El mundo vikingo fue movimiento, búsqueda de horizontes y apropiación del presente. Veneraban a las fuerzas consustanciales, a las voces pasadas inmanentes y formulaban ritos atávicos para ganarse el devenir. La suya no fue una travesía de huida, sino un firme desafío a las fronteras.

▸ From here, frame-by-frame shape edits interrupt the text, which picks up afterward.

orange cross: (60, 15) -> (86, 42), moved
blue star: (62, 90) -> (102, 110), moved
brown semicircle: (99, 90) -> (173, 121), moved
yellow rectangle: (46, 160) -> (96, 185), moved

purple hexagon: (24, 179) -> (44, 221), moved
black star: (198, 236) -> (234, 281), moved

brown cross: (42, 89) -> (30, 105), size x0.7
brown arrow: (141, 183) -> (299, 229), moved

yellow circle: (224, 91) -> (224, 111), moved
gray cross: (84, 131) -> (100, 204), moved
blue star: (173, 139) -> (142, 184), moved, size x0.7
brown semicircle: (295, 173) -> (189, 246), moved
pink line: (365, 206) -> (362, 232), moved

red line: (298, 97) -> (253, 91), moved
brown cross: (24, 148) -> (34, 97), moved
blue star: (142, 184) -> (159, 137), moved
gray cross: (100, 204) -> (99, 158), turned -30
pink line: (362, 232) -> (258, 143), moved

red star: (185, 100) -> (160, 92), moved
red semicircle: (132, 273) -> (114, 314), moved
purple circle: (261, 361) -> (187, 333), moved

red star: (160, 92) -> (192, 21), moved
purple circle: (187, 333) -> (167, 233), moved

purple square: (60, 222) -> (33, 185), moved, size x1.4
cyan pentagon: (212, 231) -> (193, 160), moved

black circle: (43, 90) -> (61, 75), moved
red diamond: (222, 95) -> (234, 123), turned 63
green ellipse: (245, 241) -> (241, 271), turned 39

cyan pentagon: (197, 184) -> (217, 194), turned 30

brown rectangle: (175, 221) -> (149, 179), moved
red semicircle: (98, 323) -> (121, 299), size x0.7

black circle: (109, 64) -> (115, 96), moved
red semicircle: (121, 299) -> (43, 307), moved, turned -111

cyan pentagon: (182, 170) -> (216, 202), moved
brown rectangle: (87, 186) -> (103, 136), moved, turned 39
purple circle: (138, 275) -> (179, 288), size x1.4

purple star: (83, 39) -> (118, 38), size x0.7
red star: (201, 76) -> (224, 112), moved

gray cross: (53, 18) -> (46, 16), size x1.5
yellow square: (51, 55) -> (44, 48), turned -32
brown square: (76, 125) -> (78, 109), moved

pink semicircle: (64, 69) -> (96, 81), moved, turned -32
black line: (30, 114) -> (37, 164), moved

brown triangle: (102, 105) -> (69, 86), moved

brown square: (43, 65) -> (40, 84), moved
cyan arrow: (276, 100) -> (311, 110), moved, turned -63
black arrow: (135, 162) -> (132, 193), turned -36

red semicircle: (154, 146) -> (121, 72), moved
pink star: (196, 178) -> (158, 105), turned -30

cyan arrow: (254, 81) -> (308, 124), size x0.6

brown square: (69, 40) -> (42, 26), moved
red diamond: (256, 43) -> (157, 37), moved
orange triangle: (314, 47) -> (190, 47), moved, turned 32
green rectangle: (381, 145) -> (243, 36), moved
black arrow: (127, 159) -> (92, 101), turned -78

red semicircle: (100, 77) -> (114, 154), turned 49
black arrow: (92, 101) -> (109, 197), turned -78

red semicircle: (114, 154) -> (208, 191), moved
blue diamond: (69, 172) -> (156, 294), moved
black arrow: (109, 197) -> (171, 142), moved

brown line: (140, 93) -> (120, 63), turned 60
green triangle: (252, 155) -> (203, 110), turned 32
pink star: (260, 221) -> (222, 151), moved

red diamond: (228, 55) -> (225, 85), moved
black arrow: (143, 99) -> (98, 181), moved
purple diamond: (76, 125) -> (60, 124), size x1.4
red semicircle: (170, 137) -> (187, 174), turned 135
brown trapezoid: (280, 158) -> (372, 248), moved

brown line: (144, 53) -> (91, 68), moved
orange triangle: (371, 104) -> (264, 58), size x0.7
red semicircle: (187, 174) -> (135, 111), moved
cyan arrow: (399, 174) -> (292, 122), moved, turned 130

La dureza los hizo atrapar el instante, desearlo, hasta el punto de obsesionarse con hallar nuevas rutas y caminos, que vadearon portando una luz de absoluta determinación frente al reaccionario miedo. Uno de esos viajeros incansables fue una mujer excepcional, Guðríð vidforla Þorbjarnardóttir, quien con su vida nos deja un reflejo vívido del imaginario vikingo.

Guðríd se aventuró como pocos seres humanos de su tiempo, allá en el siglo X, removió territorios inexplorados y, amasando y saboreando cada instante, alcanzó convicciones sólidas. Esta mujer islandesa de origen noruego (Laugarbrekka), cercana a la figura de Erik el Rojo debido a su padre, Þorbjörn Vífilsson, dejó su isla emigrando a Groenlandia, donde perdió a su pareja, Þorir, conociendo en el proceso a Leif Erikson, el legendario explorador vikingo. Se casó con el hermano de Leif, llamado el Afortunado, de nombre Thorsteinn Eriksson y con él viajó a Vinland (América). Mas, también estaba escrito que perdería a Thorsteinn, por lo que, de vuelta en Groenlandia, aceptó otro matrimonio, este con Thorfinn Karlsefni, de quien quedaría encinta.

Embarazada navegó hasta Helluland (isla de Baffin), Markland y Vinland, donde tendría el primer hijo europeo nacido en un continente americano que por entonces, cinco siglos antes de Colón, no conocía ni su nombre futuro. Allí tuvo contacto con tribus nativas americanas, con las que convivió. Sin embargo, su perpetuo viaje aún sería mayor. Le dio tiempo a cambiar de creencias (o quizá, posiblemente, a una armonización entre las viejas y el cristianismo) y fruto de ello viajó de peregrinaje a Roma, donde se cree sólidamente que conoció al Papa. Sus días finales los vivió como monja en Islandia, pero habiendo recorrido ingentes distancias marcadas por un destino que es inamovible y vino de lejos espoleado, como el de sus parientes, por el Gran Invierno. El que fue y está por llegar.